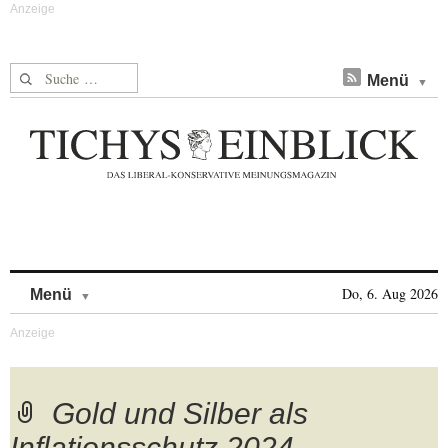
Suche nach:
Menü
Skip to content
Do, 6. Aug 2026
Menü
Gold und Silber als
Inflationsschutz 2024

*-*-*

▶ **TASK DIRECTIONS**: From the first line to the last, output the data exactly; skip any pictures.

▶ **SOLUTION FOR THIS TASK**:
Suche nach:
Menü
Skip to content
Do, 6. Aug 2026
Menü
Gold und Silber als
Inflationsschutz 2024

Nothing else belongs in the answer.